Monday, January 02, 2023

Kate

  Kate's another John Wickalike movie from Netflix - they promote it as "'John Wick' meets 'Crank'"; "'John Wick' meets 'The Professional'" would be much more accurate, but they already used that for Polar. This one is actually produced by EightySeven North, the House that John Wick's money built, so you know that at least the action is going to be good.

 The titular Kate (Mary Elizabeth Winstead) is yet another ridiculously proficient assassin in yet another shady underworld outfit that needs full time assassins in their roster. She was taken at a young age and moulded into a killer by her handler, Varrick (Woody Harrelson), whom according to the rules of this sort of thing is either going to betray her or die heroically trying to save her from whatever conspiracy targets her.
 After something goes wrong on a job against the Yakuza in Osaka (the target's daughter is at the assassination site) Kate is left visibly shaken, and decides to retire. She promises Varrick that she will complete what they came to do in Japan, but after that, she's out.


 Does any last job ever go smoothly? As she's about to kill her final victim, Kate feels violently ill and botches it. This leads to a good running gun battle that transitions to a cool (and pretty artificial-looking) car chase, which ends badly.
 When she wakes up in the hospital a doctor soberly informs her that she's been poisoned with a radioactive agent - Polonium-204, and she only has twenty-four hours to live (that's six less poloniums than what the Russians used to kill Alexander Litvenko; in this case, though, it sounds like bad news).
 Kate stocks up on five stim-filled autoinjectors, and decides to go after the Yakuza kingpin she was after originally, who seems the most likely culprit.
 I liked the use of the autoinjectors throughout the movie; they end up being a sort of countdown clock.

 On a completely unrelated note, they could have called this movie Atomic Noirette, and it would be pretty accurate.

 As she tears through Tokyo's criminal underworld, it soon becomes clear that the only person who can lead her to her target is the crime lord's niece Ani (Miku Martineau)... the girl whose father Kate killed in front of her. With time and options running out, Kate kidnaps the girl, and things get a little complicated in mostly predictable ways.
 For one, there's internecine trouble within the yakuza, which means that Ani immediately becomes a target for Kate to protect. And then there's the fact that Katie killed Ani's father, and that's gonna come out at some point. I can't say anything there are any major surprises as the film barrels on to its conclusion, but for the most part it's solid. It doesn't embarrass itself.
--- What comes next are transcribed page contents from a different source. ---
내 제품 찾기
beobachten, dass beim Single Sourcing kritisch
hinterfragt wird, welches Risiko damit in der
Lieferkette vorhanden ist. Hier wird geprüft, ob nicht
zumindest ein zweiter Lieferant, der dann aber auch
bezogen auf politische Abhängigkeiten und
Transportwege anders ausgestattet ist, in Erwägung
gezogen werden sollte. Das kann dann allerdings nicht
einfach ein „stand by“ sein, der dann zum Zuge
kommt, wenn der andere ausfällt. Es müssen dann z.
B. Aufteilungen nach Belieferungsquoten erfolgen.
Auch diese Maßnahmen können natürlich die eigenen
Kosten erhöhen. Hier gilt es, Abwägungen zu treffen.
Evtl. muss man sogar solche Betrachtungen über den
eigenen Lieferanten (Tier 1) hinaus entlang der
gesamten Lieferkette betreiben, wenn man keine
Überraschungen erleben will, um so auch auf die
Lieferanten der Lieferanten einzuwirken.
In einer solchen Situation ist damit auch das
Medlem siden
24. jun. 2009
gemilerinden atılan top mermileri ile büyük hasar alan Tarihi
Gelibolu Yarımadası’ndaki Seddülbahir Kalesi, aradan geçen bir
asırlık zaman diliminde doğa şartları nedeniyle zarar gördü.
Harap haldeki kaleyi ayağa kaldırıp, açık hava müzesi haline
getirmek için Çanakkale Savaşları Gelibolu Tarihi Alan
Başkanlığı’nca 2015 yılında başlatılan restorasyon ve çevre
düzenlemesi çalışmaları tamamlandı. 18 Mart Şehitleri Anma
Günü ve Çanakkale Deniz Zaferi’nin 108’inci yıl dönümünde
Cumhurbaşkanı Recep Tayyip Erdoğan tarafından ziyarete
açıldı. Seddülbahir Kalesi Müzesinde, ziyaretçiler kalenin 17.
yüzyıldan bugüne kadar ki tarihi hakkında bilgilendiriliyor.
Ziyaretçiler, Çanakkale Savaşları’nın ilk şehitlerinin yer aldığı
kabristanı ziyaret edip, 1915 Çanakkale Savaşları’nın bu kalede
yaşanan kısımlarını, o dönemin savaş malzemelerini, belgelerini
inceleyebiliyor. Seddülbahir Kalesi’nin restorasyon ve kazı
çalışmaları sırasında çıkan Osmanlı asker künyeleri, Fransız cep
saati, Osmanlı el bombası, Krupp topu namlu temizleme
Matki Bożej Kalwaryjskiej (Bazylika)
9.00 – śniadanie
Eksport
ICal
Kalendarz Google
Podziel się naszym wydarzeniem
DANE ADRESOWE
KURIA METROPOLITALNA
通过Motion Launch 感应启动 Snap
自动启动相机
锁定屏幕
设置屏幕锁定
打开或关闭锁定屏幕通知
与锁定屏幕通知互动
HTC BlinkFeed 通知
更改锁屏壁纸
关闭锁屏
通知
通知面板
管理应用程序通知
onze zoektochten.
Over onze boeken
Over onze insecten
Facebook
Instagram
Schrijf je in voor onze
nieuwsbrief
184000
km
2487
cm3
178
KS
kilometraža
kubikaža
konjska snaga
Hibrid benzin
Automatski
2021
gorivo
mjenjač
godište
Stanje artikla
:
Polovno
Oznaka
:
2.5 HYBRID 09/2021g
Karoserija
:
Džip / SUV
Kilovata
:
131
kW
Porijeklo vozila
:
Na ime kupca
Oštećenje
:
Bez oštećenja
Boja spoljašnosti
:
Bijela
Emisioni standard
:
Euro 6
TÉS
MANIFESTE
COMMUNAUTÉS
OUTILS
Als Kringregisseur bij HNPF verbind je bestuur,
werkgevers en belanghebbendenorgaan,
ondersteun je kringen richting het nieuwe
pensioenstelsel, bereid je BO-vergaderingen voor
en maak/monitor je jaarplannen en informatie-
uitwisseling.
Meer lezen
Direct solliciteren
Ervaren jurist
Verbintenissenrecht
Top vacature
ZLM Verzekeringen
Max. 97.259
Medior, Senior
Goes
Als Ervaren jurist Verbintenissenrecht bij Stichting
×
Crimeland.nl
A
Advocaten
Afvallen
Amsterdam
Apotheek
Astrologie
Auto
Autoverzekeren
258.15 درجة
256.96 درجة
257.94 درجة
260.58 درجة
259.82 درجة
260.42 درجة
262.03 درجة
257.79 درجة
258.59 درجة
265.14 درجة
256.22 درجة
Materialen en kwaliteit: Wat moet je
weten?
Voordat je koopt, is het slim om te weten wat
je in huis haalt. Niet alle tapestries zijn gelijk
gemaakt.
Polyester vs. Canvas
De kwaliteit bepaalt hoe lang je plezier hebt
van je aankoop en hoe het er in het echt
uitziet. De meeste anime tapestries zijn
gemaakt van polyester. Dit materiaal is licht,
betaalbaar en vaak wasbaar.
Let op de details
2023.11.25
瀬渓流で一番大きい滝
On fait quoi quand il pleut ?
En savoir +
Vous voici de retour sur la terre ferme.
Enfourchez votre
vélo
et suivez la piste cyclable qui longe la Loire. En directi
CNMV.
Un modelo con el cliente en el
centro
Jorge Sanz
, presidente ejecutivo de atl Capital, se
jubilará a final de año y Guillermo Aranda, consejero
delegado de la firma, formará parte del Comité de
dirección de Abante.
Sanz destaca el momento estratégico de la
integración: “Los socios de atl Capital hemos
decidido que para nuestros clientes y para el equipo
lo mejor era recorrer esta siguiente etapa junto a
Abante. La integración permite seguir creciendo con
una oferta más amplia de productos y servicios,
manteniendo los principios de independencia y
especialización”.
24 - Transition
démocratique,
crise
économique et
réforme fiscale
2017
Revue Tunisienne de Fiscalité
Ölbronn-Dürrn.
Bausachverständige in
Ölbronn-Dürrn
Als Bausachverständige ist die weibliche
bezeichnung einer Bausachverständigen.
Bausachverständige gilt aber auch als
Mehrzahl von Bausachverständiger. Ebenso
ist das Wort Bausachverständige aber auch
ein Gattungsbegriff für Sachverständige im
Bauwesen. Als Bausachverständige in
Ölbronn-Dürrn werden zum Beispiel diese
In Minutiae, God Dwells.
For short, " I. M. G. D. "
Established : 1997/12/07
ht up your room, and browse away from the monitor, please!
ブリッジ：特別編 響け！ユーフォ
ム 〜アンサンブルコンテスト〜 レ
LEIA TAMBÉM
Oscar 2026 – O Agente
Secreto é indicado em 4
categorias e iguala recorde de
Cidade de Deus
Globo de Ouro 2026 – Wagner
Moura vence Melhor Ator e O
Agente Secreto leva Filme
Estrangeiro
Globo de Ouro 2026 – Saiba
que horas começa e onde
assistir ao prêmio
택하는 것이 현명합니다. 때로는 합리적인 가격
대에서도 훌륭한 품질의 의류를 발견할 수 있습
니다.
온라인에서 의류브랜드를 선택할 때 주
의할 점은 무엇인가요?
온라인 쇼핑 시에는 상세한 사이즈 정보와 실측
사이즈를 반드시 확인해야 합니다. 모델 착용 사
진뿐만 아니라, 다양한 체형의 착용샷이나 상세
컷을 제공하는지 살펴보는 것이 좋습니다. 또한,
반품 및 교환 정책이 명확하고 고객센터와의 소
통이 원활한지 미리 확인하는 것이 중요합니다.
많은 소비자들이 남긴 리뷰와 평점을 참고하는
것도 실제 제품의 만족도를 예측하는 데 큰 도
 Helmed by visual effects guy turned director Cedric Nicolas-Troyan  (he's only directed this and the second The Huntsman movie), the action is, well, pretty good. It's not up to the studio's best efforts but it's bloody, dynamic, varied, and full of cool moves and little moments; Because of the Japanese setting, there's some nods to samurai movies and pop culture. There's a really cool variation of one of those bits where the killer seems to disappear but is wedged above the people searching for her; A great gun and knife battle with lots of horizontal panning and blood splattering paper walls, good stuff.
 It looks pretty stylish, in what can probably be called the EightySevenNorth house style by now - you know, a lot of nighttime, neon-drenched streets and stylized graphic violence. This one's a bit more naturalistic, despite taking advantage of the setting's animated billboards and cheesy J-pop soundtrack.

 Winstead's already proved she can do action, and does great here. Kate makes for a really compelling protagonist, enough to make it credible that Ani very quickly goes from being terrified of her kidnapper to thinking she's the coolest thing in the world. She gets as good as she gives, as well, especially as her health deteriorates; normally action movies use kid gloves with female fighters or cop out with acrobatics, but no such concessions here; she's brutally manhandled by stronger and bigger opponents, and it makes the fights that much more realistic and interesting (this was also one of the few good points in this... sorry, last year's otherwise disappointing The Princess.)

 The script... is ok. It strings together the action sequences nicely and has plenty of good moments, but has a little trouble dealing with the central relationship between Kate and Ani; by the end how Ani is feeling towards Kate seems really arbitrary. It's like some vital character moments were cut out throughout.

 More than anything else, this is Mary Elizabeth Winstead's movie to carry, and, like Mads Mikkelsen in Polar, that other Netflix John-Wickalike, carry it she does. Kate doesn't take a lot of risks, and isn't free of issues, but it's a slick, great action vehicle for a relatable and utterly badass protagonist. There's way worse ways to spend a couple of hours.

 P.S: I'm not watching that Netflix Bullet Milkshake movie or whatever is called. I have my limits.